• [Exercise brief] When you reach the line with "北陸のGW人気スポットランキング" in the records below, begin transcribing exactly and continue up to and including the line with "شام الخاصة بموجب المرسوم التشريعي رقم", leaving out every picture.

*** Block opens ***

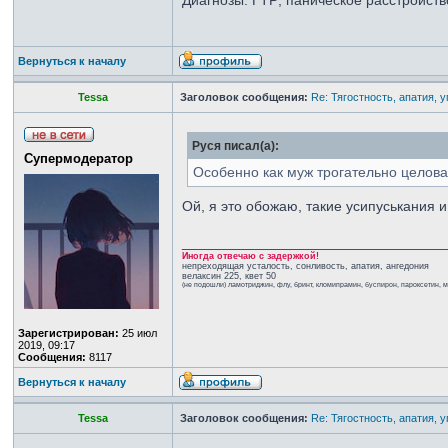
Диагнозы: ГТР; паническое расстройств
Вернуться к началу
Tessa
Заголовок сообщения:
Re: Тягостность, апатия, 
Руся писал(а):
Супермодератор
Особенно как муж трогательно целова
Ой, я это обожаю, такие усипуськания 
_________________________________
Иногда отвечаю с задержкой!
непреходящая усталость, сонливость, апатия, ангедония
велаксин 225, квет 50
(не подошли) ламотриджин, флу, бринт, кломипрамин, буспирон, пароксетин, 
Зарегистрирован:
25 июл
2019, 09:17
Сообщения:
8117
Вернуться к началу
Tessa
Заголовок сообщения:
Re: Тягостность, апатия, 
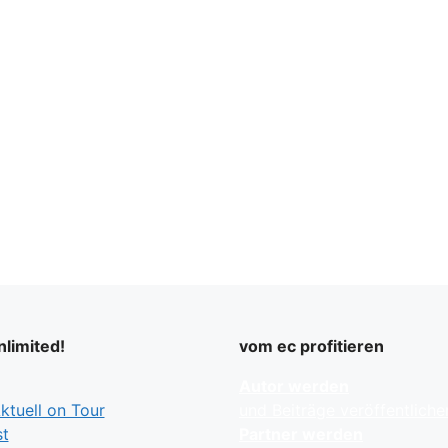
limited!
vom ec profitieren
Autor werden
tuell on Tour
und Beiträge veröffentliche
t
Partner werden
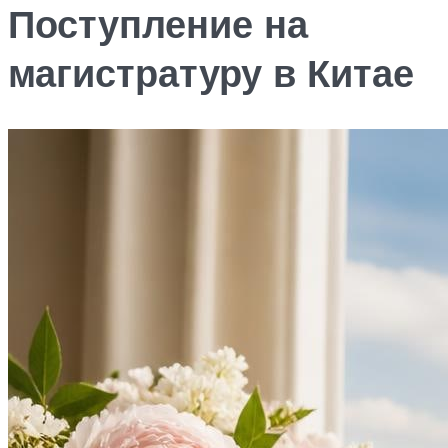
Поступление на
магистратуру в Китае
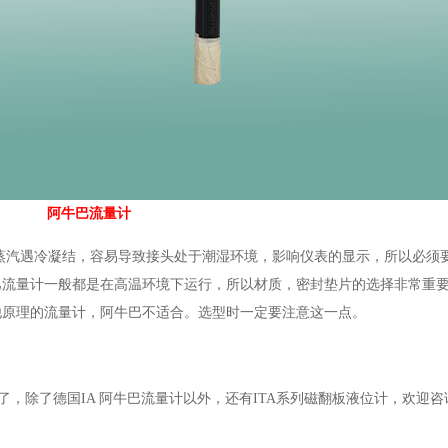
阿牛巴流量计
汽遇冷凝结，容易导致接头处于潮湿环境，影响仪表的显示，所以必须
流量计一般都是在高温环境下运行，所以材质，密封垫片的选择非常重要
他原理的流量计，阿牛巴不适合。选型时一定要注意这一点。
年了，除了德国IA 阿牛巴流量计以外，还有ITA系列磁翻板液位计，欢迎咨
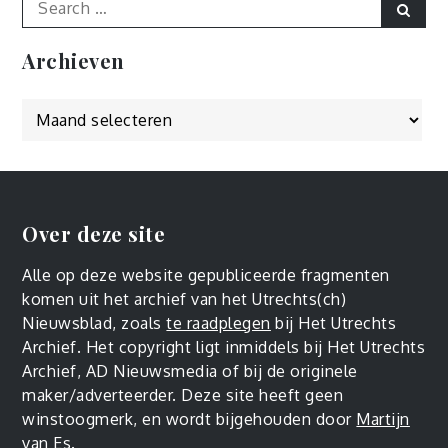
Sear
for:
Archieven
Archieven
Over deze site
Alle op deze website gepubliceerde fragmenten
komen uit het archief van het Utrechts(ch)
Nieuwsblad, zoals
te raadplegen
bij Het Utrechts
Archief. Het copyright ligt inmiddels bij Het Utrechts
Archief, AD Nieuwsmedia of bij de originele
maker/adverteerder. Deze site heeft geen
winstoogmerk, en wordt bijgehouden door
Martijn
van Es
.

*** Block closes ***
*** Block opens ***

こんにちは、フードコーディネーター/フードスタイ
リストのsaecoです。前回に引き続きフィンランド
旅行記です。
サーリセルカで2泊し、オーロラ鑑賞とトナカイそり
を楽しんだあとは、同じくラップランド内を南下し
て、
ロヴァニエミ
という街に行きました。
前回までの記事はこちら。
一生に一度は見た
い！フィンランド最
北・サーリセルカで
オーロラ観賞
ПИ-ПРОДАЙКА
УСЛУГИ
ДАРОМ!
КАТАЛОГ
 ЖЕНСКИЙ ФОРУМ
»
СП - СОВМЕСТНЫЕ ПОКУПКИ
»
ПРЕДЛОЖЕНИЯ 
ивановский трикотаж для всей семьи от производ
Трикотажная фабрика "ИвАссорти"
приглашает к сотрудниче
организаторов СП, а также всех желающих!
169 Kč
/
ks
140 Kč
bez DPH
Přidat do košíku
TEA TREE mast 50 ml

*** Block closes ***
*** Block opens ***

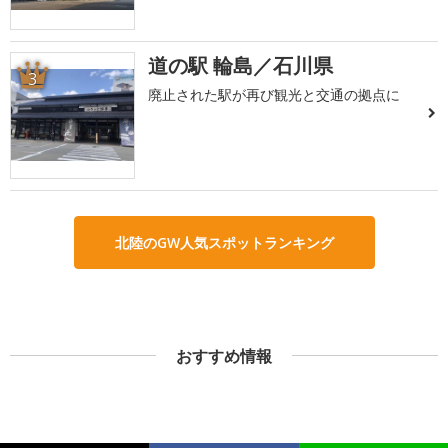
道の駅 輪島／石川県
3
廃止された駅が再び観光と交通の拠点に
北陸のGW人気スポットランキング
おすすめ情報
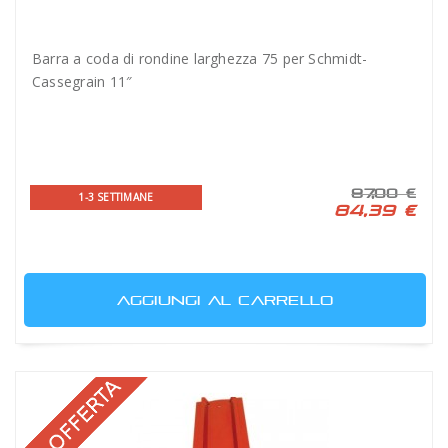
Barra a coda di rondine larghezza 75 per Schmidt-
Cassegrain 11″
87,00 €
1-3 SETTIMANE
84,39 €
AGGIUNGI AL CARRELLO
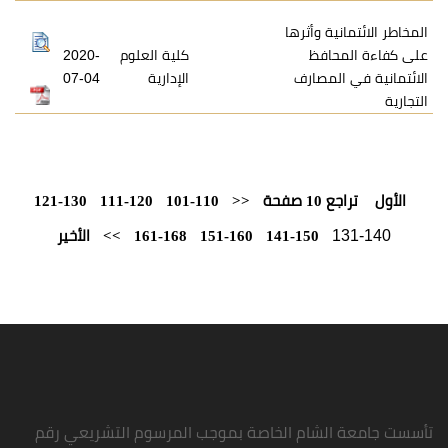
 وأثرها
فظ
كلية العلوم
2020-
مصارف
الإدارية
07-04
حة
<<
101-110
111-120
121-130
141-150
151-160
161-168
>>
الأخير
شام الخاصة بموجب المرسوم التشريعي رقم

*** Block closes ***

• [Solution to this task]
北陸のGW人気スポットランキング
おすすめ情報
Barra a coda di rondine larghezza 75 per Schmidt-
Cassegrain 11″
87,00 €
1-3 SETTIMANE
84,39 €
AGGIUNGI AL CARRELLO
 وأثرها
فظ
كلية العلوم
2020-
مصارف
الإدارية
07-04
حة
<<
101-110
111-120
121-130
141-150
151-160
161-168
>>
الأخير
شام الخاصة بموجب المرسوم التشريعي رقم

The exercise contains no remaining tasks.